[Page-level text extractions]
______________________________
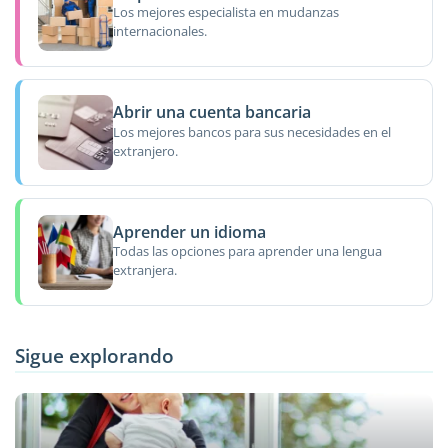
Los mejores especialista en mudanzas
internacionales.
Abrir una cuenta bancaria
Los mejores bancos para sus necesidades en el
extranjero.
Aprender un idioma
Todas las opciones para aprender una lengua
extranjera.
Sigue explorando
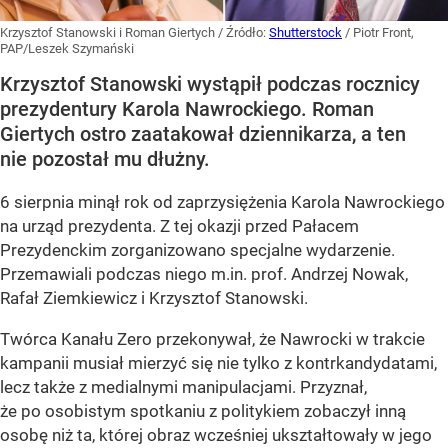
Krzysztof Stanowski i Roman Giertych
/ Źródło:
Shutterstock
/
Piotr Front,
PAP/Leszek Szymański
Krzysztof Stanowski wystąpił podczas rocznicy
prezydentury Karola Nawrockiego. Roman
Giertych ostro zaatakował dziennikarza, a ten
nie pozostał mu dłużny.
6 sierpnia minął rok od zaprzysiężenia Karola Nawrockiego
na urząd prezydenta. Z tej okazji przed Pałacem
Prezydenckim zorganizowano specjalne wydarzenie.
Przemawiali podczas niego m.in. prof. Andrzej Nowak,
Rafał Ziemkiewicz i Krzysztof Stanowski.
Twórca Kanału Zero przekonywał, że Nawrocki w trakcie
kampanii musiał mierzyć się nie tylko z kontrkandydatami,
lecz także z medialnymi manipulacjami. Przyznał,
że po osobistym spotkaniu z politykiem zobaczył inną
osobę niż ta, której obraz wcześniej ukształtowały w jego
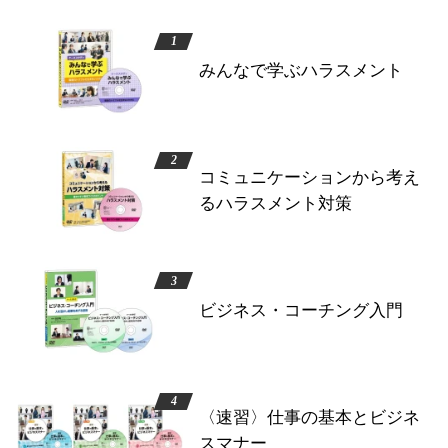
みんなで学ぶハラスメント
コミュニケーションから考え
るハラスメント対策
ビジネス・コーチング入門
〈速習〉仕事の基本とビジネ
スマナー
______________________________
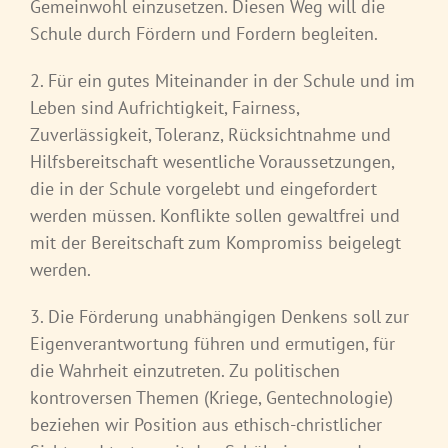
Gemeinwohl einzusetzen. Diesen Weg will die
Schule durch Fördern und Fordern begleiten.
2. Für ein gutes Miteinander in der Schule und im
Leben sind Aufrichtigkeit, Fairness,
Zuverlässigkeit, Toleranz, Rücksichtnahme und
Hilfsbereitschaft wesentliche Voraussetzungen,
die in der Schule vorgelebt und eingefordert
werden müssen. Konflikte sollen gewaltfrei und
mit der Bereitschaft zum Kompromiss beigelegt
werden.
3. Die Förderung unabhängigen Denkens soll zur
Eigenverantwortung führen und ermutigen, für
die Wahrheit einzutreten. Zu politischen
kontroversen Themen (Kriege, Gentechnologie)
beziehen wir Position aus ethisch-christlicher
______________________________
> **TRY IT**
Write out only the lines that run from the line containing "Zuverlässigkeit, Toleranz, Rücksichtnahme und" through the line containing "kontroversen Themen (Kriege, Gentechnologie)", both included, exactly as they appear above.

> **TASK RESULT**
Zuverlässigkeit, Toleranz, Rücksichtnahme und
Hilfsbereitschaft wesentliche Voraussetzungen,
die in der Schule vorgelebt und eingefordert
werden müssen. Konflikte sollen gewaltfrei und
mit der Bereitschaft zum Kompromiss beigelegt
werden.
3. Die Förderung unabhängigen Denkens soll zur
Eigenverantwortung führen und ermutigen, für
die Wahrheit einzutreten. Zu politischen
kontroversen Themen (Kriege, Gentechnologie)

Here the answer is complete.